** Problem description **
Pick each line containing the word "sygnału" out of the data below.

** Source records **
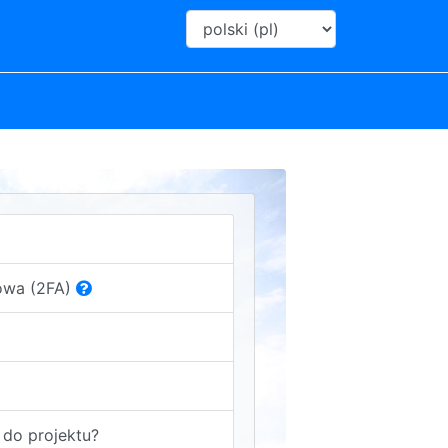
owa (2FA)
do projektu?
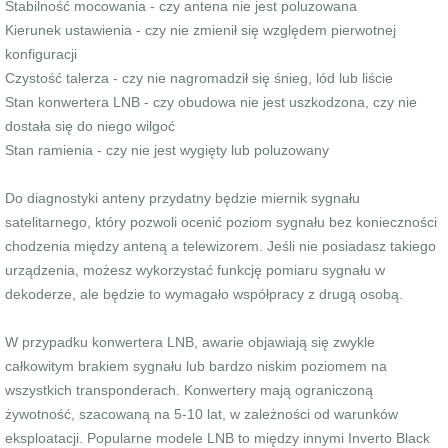
Stabilność mocowania - czy antena nie jest poluzowana
Kierunek ustawienia - czy nie zmienił się względem pierwotnej
konfiguracji
Czystość talerza - czy nie nagromadził się śnieg, lód lub liście
Stan konwertera LNB - czy obudowa nie jest uszkodzona, czy nie
dostała się do niego wilgoć
Stan ramienia - czy nie jest wygięty lub poluzowany
Do diagnostyki anteny przydatny będzie miernik sygnału
satelitarnego, który pozwoli ocenić poziom sygnału bez konieczności
chodzenia między anteną a telewizorem. Jeśli nie posiadasz takiego
urządzenia, możesz wykorzystać funkcję pomiaru sygnału w
dekoderze, ale będzie to wymagało współpracy z drugą osobą.
W przypadku konwertera LNB, awarie objawiają się zwykle
całkowitym brakiem sygnału lub bardzo niskim poziomem na
wszystkich transponderach. Konwertery mają ograniczoną
żywotność, szacowaną na 5-10 lat, w zależności od warunków
eksploatacji. Popularne modele LNB to między innymi Inverto Black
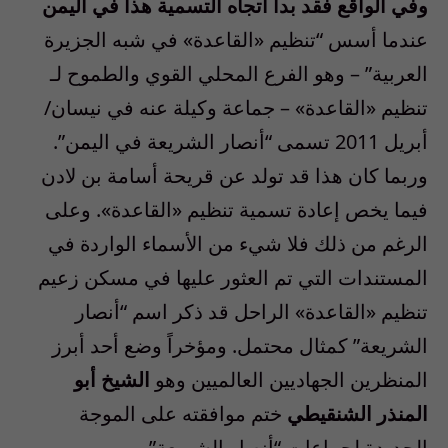
وفي الواقع فقد بدأ اتجاه التسمية هذا في اليمن
عندما أسس “تنظيم «القاعدة» في شبه الجزيرة
العربية” – وهو الفرع المحلي القوي والطموح لـ
تنظيم «القاعدة» – جماعة وكيلة عنه في نيسان/
أبريل 2011 تسمى “أنصار الشريعة في اليمن”.
وربما كان هذا قد تولد عن قريحة أسامة بن لادن
فيما يخص إعادة تسمية تنظيم «القاعدة». وعلى
الرغم من ذلك فلا شيء من الأسماء الواردة في
المستندات التي تم العثور عليها في مسكن زعيم
تنظيم «القاعدة» الراحل قد ذكر اسم “أنصار
الشريعة” كمثال محتمل. ومؤخراً وضع أحد أبرز
المنظرين الجهاديين العالميين وهو
الشيخ أبو
المنذر الشنقيطي
ختم موافقته على الموجة
الجديدة لجماعات “أنصار الشريعة”.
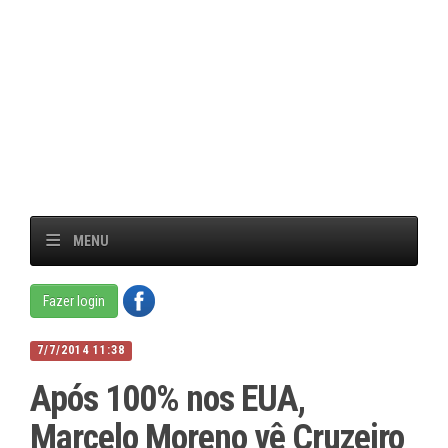
MENU
Fazer login
7/7/2014 11:38
Após 100% nos EUA,
Marcelo Moreno vê Cruzeiro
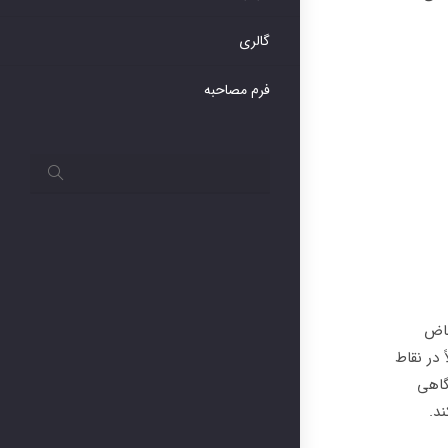
گالری
فرم مصاحبه
باض
در نقاط
گاهی
ند.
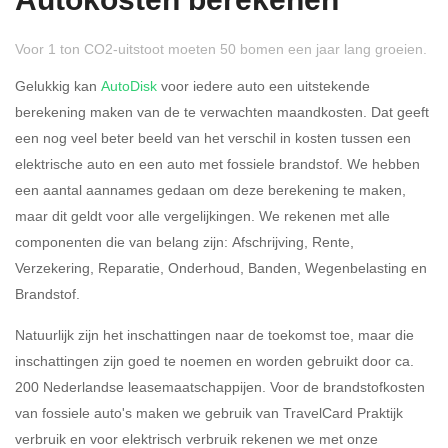
Autokosten berekenen
49,50% (Belastbaar van €
69.399,- )
Voor 1 ton CO2-uitstoot moeten 50 bomen een jaar lang groeien.
Gelukkig kan
AutoDisk
voor iedere auto een uitstekende
Eigen bijdrage
berekening maken van de te verwachten maandkosten. Dat geeft
een nog veel beter beeld van het verschil in kosten tussen een
elektrische auto en een auto met fossiele brandstof. We hebben
een aantal aannames gedaan om deze berekening te maken,
maar dit geldt voor alle vergelijkingen. We rekenen met alle
Sluiten
Bereken
componenten die van belang zijn: Afschrijving, Rente,
Verzekering, Reparatie, Onderhoud, Banden, Wegenbelasting en
Brandstof.
Natuurlijk zijn het inschattingen naar de toekomst toe, maar die
inschattingen zijn goed te noemen en worden gebruikt door ca.
200 Nederlandse leasemaatschappijen. Voor de brandstofkosten
van fossiele auto's maken we gebruik van TravelCard Praktijk
verbruik en voor elektrisch verbruik rekenen we met onze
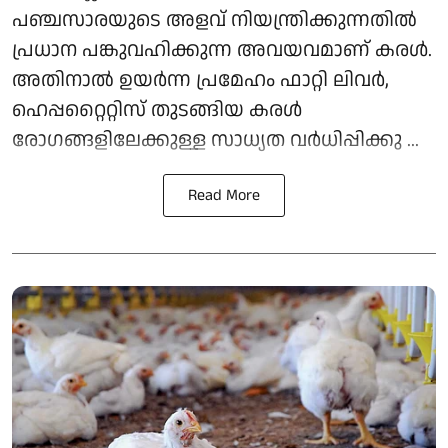
പഞ്ചസാരയുടെ അളവ് നിയന്ത്രിക്കുന്നതിൽ
പ്രധാന പങ്കുവഹിക്കുന്ന അവയവമാണ് കരൾ.
അതിനാൽ ഉയർന്ന പ്രമേഹം ഫാറ്റി ലിവർ,
ഹെപ്പറ്റൈറ്റിസ് തുടങ്ങിയ കരൾ
രോഗങ്ങളിലേക്കുള്ള സാധ്യത വർധിപ്പിക്കു ...
Read More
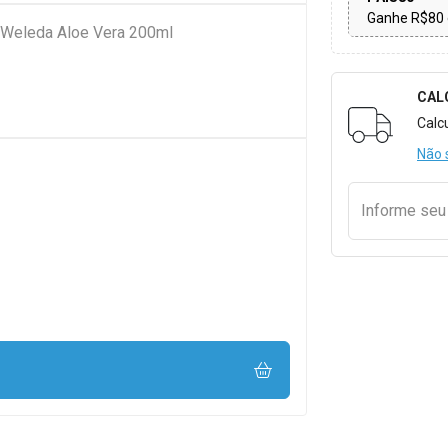
Ganhe R$80 
e Weleda Aloe Vera 200ml
CAL
Formulári
Calc
Não 
Informe se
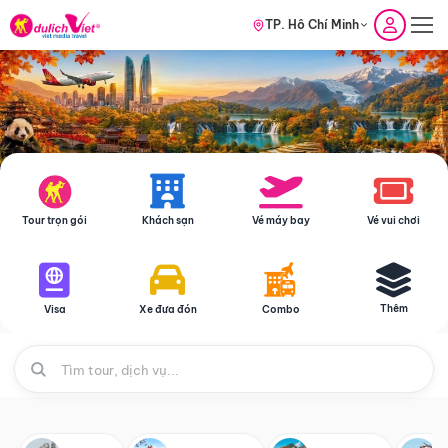
TP. Hồ Chí Minh
Tour trọn gói
Khách sạn
Vé máy bay
Vé vui chơi
Thêm
Visa
Xe đưa đón
Combo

** Expected output **
Do diagnostyki anteny przydatny będzie miernik sygnału
satelitarnego, który pozwoli ocenić poziom sygnału bez konieczności
urządzenia, możesz wykorzystać funkcję pomiaru sygnału w
całkowitym brakiem sygnału lub bardzo niskim poziomem na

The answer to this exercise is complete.